Shadows flashed around his ship both above and below, fore and aft, and the deck crew struggled to identify and track each one in the glow of the moonlight.
“Black drifter, 50 metres off the starboard bow, sir, about 100 metres below the cloudline”
“Sir, a school of razorgill is tailing us 30 metres back, sir. That means at least one okano 40 metres to our stern.”
“I count 14 skimmers circling us about 200 metres up, captain”
Captain Overbejn, a 3rd-generation captain of Her Majesty’s Oceanic Guard, absorbed and processed the information of his ship’s uninvited travel companions without registering any outward emotion. He stared straight out at the wind-whipped peaks of onyx water that tossed his ship to and fro, calculating how much further they had to travel before reaching the island.
“300 leagues to travel, and you need to be there yesterday”. The words of Fleet Admiral Zoriar overtook the sound of crashing waves in the captain’s mind. “You must see to it that Observator Beta arrives safely, and in time to broker a peaceful resolution to the conflict”. The admiral’s command was filled with the forceful authority that comes with giving orders for the better part of 25 years. But this time was different, Captain Overbejn thought as the silhouette of an okano, roughly 20 metres long from its head to its dorsal fin, passed under the front of the ship.
The admiral’s command had a subtle tone of unsurety about it this time, though. Most ears would not have caught the difference in tone or what it meant, but Captain Overbejn had been in Admiral Zoriar’s graces, good and otherwise, more than any three other men in the Oceanic Guard combined, and he could read Zoriar better than even the old man ever would have guessed.
“Six more black drifters off the port side, captain!”
“And now we’ve sailed right into the middle of a bloody skirmish of bloody swimmers and bloody sky hawks”, the captain thought sourly.
A sharp clacking sounds alerted to captain to the presence of the Observator, who had left his cabin and made his way aft to where the captain was standing.
“Observator, you should return to your cabin. The deck of a ship is seldom safe in waves such as these, even less so at night”, Captain Overbejn suggested politely to his (political) superior.
“I heard the crew shouting, captain. I’ve heard them shouting for some time now, which has made sleep a rather diifficult commodity to come by. I thought that, seeing how everyone else is up here making noise, I might come and join in. Maybe with my help, there’ll soon be nothing to shout about and I may retire peacefully.”

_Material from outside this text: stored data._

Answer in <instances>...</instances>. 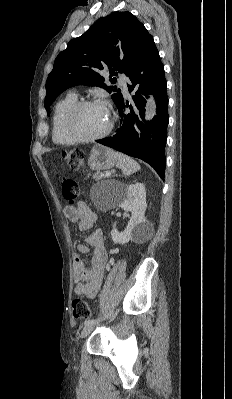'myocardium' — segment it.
Masks as SVG:
<instances>
[{
  "mask_svg": "<svg viewBox=\"0 0 232 399\" xmlns=\"http://www.w3.org/2000/svg\"><path fill=\"white\" fill-rule=\"evenodd\" d=\"M95 104H102V102L99 100H95V99L80 100L76 104H74L71 107V109L68 111V113L66 114L65 121H64L65 131L68 134V136L77 143H95L98 141H102L105 138H107L112 133V131L114 129L115 121H114V118L112 117V115L110 114V123H109L108 128L102 134H100L98 136L83 137L75 131L74 119H75L76 115L78 114V112L86 106L95 105Z\"/></svg>",
  "mask_w": 232,
  "mask_h": 399,
  "instance_id": "myocardium-1",
  "label": "myocardium"
}]
</instances>
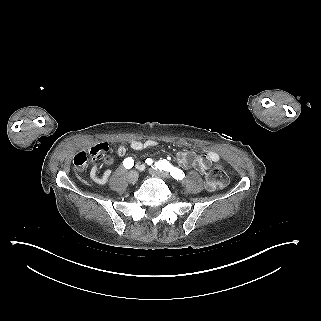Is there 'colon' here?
Returning <instances> with one entry per match:
<instances>
[{"instance_id":"colon-1","label":"colon","mask_w":321,"mask_h":321,"mask_svg":"<svg viewBox=\"0 0 321 321\" xmlns=\"http://www.w3.org/2000/svg\"><path fill=\"white\" fill-rule=\"evenodd\" d=\"M75 165L79 170H83L85 160L83 157L75 159ZM227 183V173L221 164H216L212 167L206 177V186L210 190L222 188Z\"/></svg>"}]
</instances>
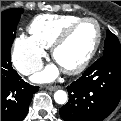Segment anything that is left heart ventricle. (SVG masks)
Here are the masks:
<instances>
[{
  "mask_svg": "<svg viewBox=\"0 0 121 121\" xmlns=\"http://www.w3.org/2000/svg\"><path fill=\"white\" fill-rule=\"evenodd\" d=\"M97 37L96 26L84 22L70 35L68 40L57 50L56 63L62 69L78 65L93 47Z\"/></svg>",
  "mask_w": 121,
  "mask_h": 121,
  "instance_id": "obj_1",
  "label": "left heart ventricle"
}]
</instances>
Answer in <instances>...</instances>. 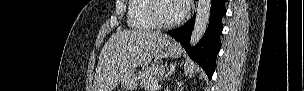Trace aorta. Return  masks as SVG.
<instances>
[{"instance_id": "obj_1", "label": "aorta", "mask_w": 304, "mask_h": 91, "mask_svg": "<svg viewBox=\"0 0 304 91\" xmlns=\"http://www.w3.org/2000/svg\"><path fill=\"white\" fill-rule=\"evenodd\" d=\"M211 12V0H198L196 18L190 38V46L194 47L201 40L207 29Z\"/></svg>"}]
</instances>
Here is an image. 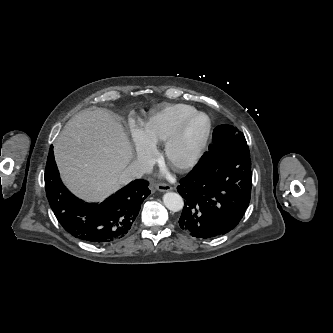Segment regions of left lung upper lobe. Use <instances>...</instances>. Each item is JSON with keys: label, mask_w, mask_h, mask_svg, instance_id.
I'll use <instances>...</instances> for the list:
<instances>
[{"label": "left lung upper lobe", "mask_w": 333, "mask_h": 333, "mask_svg": "<svg viewBox=\"0 0 333 333\" xmlns=\"http://www.w3.org/2000/svg\"><path fill=\"white\" fill-rule=\"evenodd\" d=\"M247 145L244 135H236L232 138H229L227 141H224L218 151L222 153L229 154L234 151L237 147Z\"/></svg>", "instance_id": "left-lung-upper-lobe-1"}]
</instances>
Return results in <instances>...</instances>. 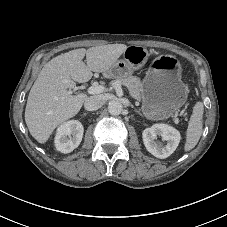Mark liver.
<instances>
[{"label":"liver","mask_w":227,"mask_h":227,"mask_svg":"<svg viewBox=\"0 0 227 227\" xmlns=\"http://www.w3.org/2000/svg\"><path fill=\"white\" fill-rule=\"evenodd\" d=\"M126 49L125 44L80 48L58 55L45 64L29 92L25 108L30 134L39 143H45L58 126L80 111L88 98L84 93L72 94L75 82L89 81L92 72L104 73Z\"/></svg>","instance_id":"6515ba94"}]
</instances>
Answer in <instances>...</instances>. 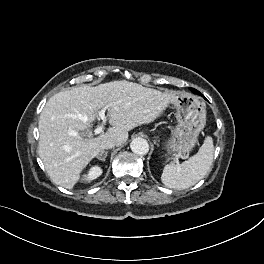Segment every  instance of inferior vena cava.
Listing matches in <instances>:
<instances>
[{
    "label": "inferior vena cava",
    "instance_id": "1",
    "mask_svg": "<svg viewBox=\"0 0 264 264\" xmlns=\"http://www.w3.org/2000/svg\"><path fill=\"white\" fill-rule=\"evenodd\" d=\"M117 145V142L113 139H106L103 140L100 144V149L104 150V149H111L113 147H115Z\"/></svg>",
    "mask_w": 264,
    "mask_h": 264
}]
</instances>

The captain quite literally bit his tongue at the remark and examined the Observator for the first time since the ship departed several days prior. In the daytime, the traditional Observator garb stood out against the work-worn rags most of his crew wore like an azure-breasted ice-swooper flying amongst common gulls. In the evening, however, the Observator resembled more a shadow than anything one might consider a physical form. His black velvet nightgown seemed to swallow the moonlight as the deep pockets did his hands, and the silver-threaded ornamentation of his Order was the only thing that lent shape to the diplomat.